Quiet? Ignored by the community? Perhaps they crave attention
and get it now by parading about a small town or village in
full armor and heavily armed, carrying with them mementoes and
trophies of their various victories. Adding silly nicknames
to their names. Let's be honest, adventurers are very often
self promoting pompous asses with little concern about the peacefulness
of the community and overly concerned about the reputations
as heroes and paragons of virtue.
Accepting of Violence as a Solution
A man runs down the street. The adventurers immediately
assume that this man is running from them, one raises a crossbow
and fires at the legs, another prepares a spell rapidly. Yet
these adventurers truly have no idea why this person is running,
they're just assuming, being as self important as they are,
that it must have something to do with the burglary of their
room in the inn.
Adventurers resort to violence routinely. A man
in a mask. Strange sounds at night around the campfire. Someone
reticent in revealing details. Adventurers are comfortable with
infilcting pain and maiming and killing others. What has made
these adventurers so borderline psychotic or sociopathic? They
investigate a warehouse of a suspected cult member.
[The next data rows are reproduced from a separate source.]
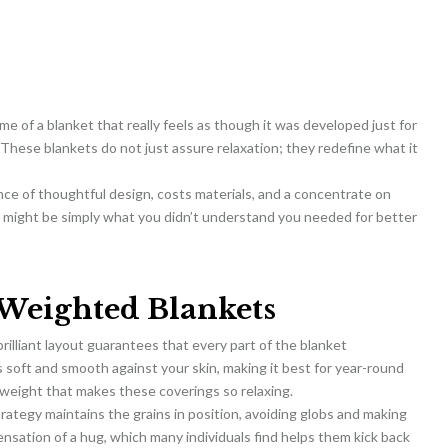
me of a blanket that really feels as though it was developed just for
 These blankets do not just assure relaxation; they redefine what it
ence of thoughtful design, costs materials, and a concentrate on
y might be simply what you didn’t understand you needed for better
Weighted Blankets
rilliant layout guarantees that every part of the blanket
s soft and smooth against your skin, making it best for year-round
o weight that makes these coverings so relaxing.
strategy maintains the grains in position, avoiding globs and making
ensation of a hug, which many individuals find helps them kick back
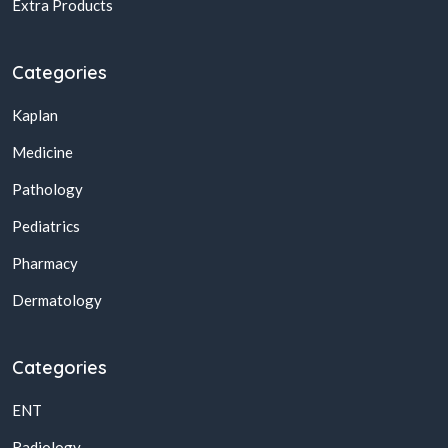
Extra Products
Categories
Kaplan
Medicine
Pathology
Pediatrics
Pharmacy
Dermatology
Categories
ENT
Radiology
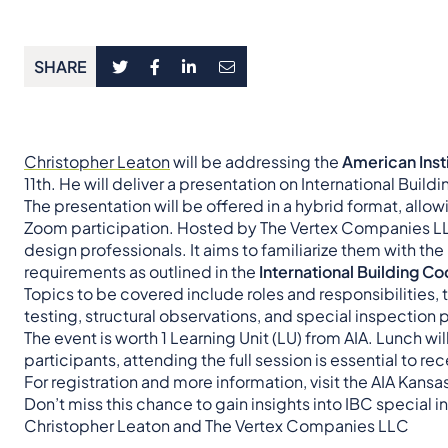
SHARE
Christopher Leaton
will be addressing the
American Insti
11th. He will deliver a presentation on International Buil
The presentation will be offered in a hybrid format, al
Zoom participation. Hosted by The Vertex Companies LLC
design professionals. It aims to familiarize them with the
requirements as outlined in the
International Building C
Topics to be covered include roles and responsibilities, 
testing, structural observations, and special inspection
The event is worth 1 Learning Unit (LU) from AIA. Lunch w
participants, attending the full session is essential to rec
For registration and more information, visit the AIA Kans
Don’t miss this chance to gain insights into IBC special 
Christopher Leaton and The Vertex Companies LLC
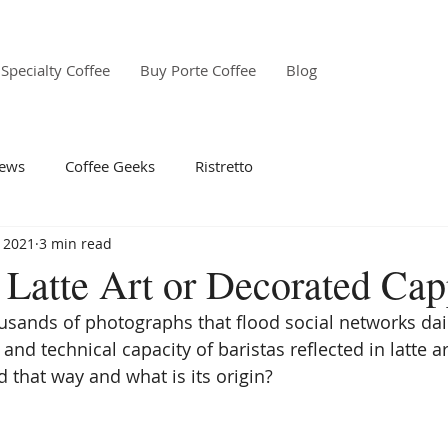
Specialty Coffee
Buy Porte Coffee
Blog
ews
Coffee Geeks
Ristretto
 2021
3 min read
f Latte Art or Decorated Ca
ands of photographs that flood social networks dail
 and technical capacity of baristas reflected in latte a
d that way and what is its origin? 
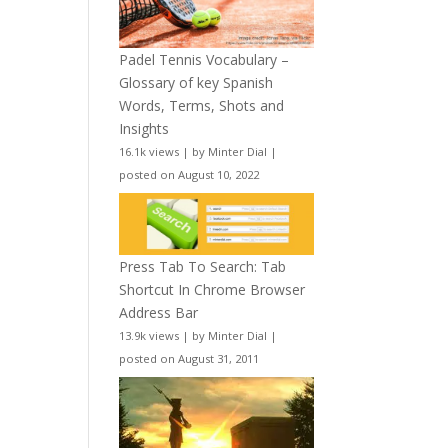
Padel Tennis Vocabulary –
Glossary of key Spanish
Words, Terms, Shots and
Insights
16.1k views
|
by
Minter Dial
|
posted on August 10, 2022
Press Tab To Search: Tab
Shortcut In Chrome Browser
Address Bar
13.9k views
|
by
Minter Dial
|
posted on August 31, 2011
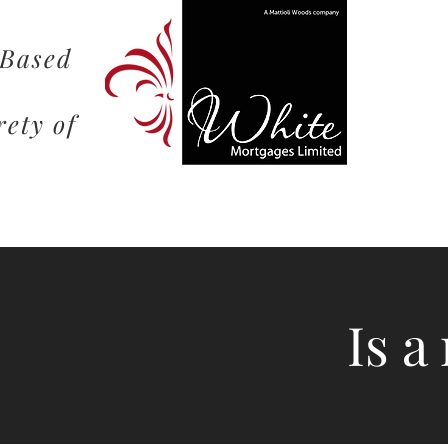
 Based
rety of
Is a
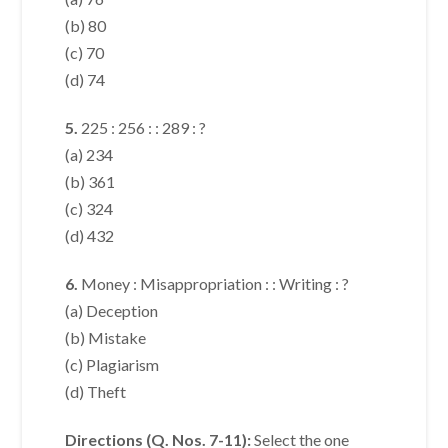
(b) 80
(c) 70
(d) 74
5.
225 : 256 : : 289 : ?
(a) 234
(b) 361
(c) 324
(d) 432
6.
Money : Misappropriation : : Writing : ?
(a) Deception
(b) Mistake
(c) Plagiarism
(d) Theft
Directions (Q. Nos. 7-11):
Select the one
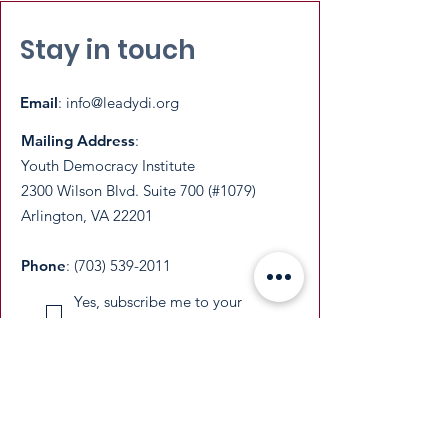
Stay in touch
Email
:
info@leadydi.org
Mailing Address
:
Youth Democracy Institute
2300 Wilson Blvd. Suite 700 (#1079)
Arlington, VA 22201​
Phone
:
(703) 539-2011
Yes, subscribe me to your 
newsletter.
Email
Submit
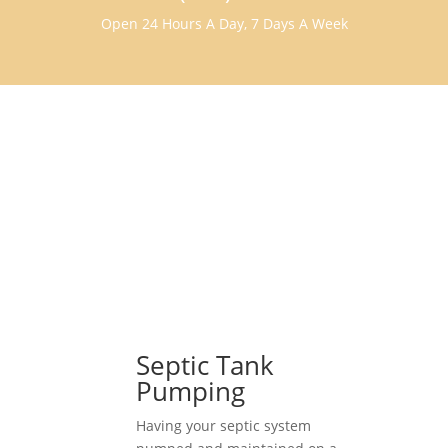
Open 24 Hours A Day, 7 Days A Week
Septic Tank
Pumping
Having your septic system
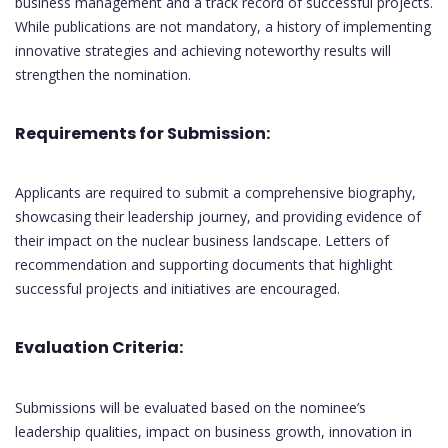
business management and a track record of successful projects.
While publications are not mandatory, a history of implementing
innovative strategies and achieving noteworthy results will
strengthen the nomination.
Requirements for Submission:
Applicants are required to submit a comprehensive biography,
showcasing their leadership journey, and providing evidence of
their impact on the nuclear business landscape. Letters of
recommendation and supporting documents that highlight
successful projects and initiatives are encouraged.
Evaluation Criteria:
Submissions will be evaluated based on the nominee’s
leadership qualities, impact on business growth, innovation in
The elderly
guard catches them and is ran through, for no reason other than
he was doing his job.
One can assume that many adventurers had violent
childhoods. They were bullies, or they were bullied. Their parents
fought and bickered. Maybe the player, at a young age had to
resort to violence to save their family. Perhaps little Hans
returns to his home from wood cutting in the forest to discover
that the front door is burst in and an orc is hacking up his
mother and siblings, and Hans slams the wood axe into the back
of this monster. Whenever Hans, now an adventurer gets angry,
something snaps and he intuitively resorts to violence when
under any pressure.
The point is, that people who are normally socialized
find violence abhorrent. Adventurers, who wallow in this stuff,
might be predisposed to violence in a way that many townsfolk
and even countryfolk aren't. So was there a series of events
in childhood that made the character different in regards to
how they view violence in contrast with the rest of the populace?
The Magistrate glared at the accused
before him. The orphan stood there frightened, awaiting the
verdict. The magistrate hid behind an expressionless mask that
betrayed not the tide of bile rising from within. Not even 8
years of age and caught stealing apples from a merchant! Surely
it must run in their blood after all! The commoners were like
vermin, spreading their contagion of unwanted children, licentiousness,
drunkenness, and crime
but this rat had not gotten away
- and here it was, cowering beneath the cat's paw. "You
are hereby sentenced to three days in the pillory and ten years
in prison. Remove the sentenced from my sight." The full
weight of the law must be used to crush these snot nosed little
brats!
Even the players can be victims of crime. A money
purse is stolen, some 15 crowns are taken, and a small child,
no more than six years of age is running with it? Are the 15
crowns worth so much to the adventurer? Perhaps the adventurer
pursues the child down an alley, into a basement where a group
of small, hungry, dirty looking children cower.
People who commit crimes are not necessarily
amoral, lazy, or evil, they may simply be needy. And in a world
where disease or some other misfortune can result in a child
living on the streets, much of the crime may be committed by
children who seem to have little future.